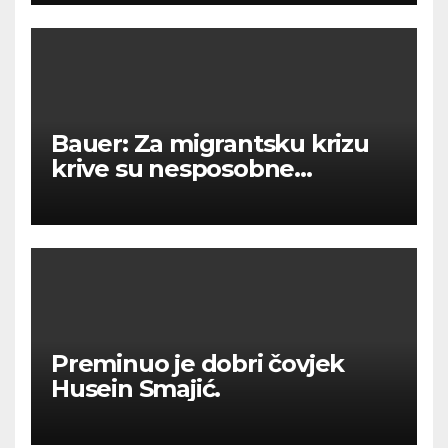
Bauer: Za migrantsku krizu
krive su nesposobne
ljevičarske vlasti.
Preminuo je dobri čovjek
Husein Smajić.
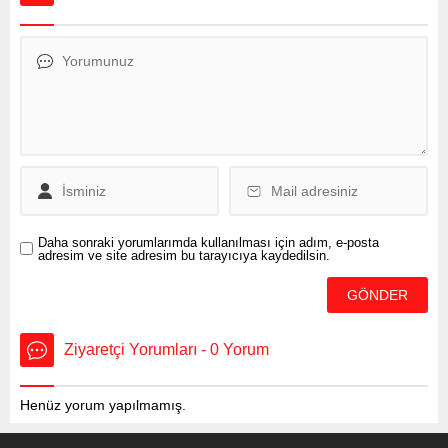
basit bir işlemle emekli
olunca alacakları olası
maaşı artık e-Devlet’ten de
öğrenebilecek. Sosyal
Güvenlik Kurumu (SGK)
milyonlarca emeklinin yeni
kök maaşını e-Devlet’e
yükledi. Bugüne kadar
SGK’nın internet sitesi
üzerinden yapılan
sorgulama...
Daha sonraki yorumlarımda kullanılması için adım, e-posta
adresim ve site adresim bu tarayıcıya kaydedilsin.
Ziyaretçi Yorumları - 0 Yorum
Henüz yorum yapılmamış.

◇ ◇ ◇

=== WHAT TO PRODUCE ===
Should there be pictures in the data, leave them out and return the rest exactly.

=== WRITTEN REPLY ===
Bauer: Za migrantsku krizu
krive su nesposobne
ljevičarske vlasti.
Preminuo je dobri čovjek
Husein Smajić.
basit bir işlemle emekli
olunca alacakları olası
maaşı artık e-Devlet’ten de
öğrenebilecek. Sosyal
Güvenlik Kurumu (SGK)
milyonlarca emeklinin yeni
kök maaşını e-Devlet’e
yükledi. Bugüne kadar
SGK’nın internet sitesi
üzerinden yapılan
sorgulama...
Daha sonraki yorumlarımda kullanılması için adım, e-posta
adresim ve site adresim bu tarayıcıya kaydedilsin.
Ziyaretçi Yorumları - 0 Yorum
Henüz yorum yapılmamış.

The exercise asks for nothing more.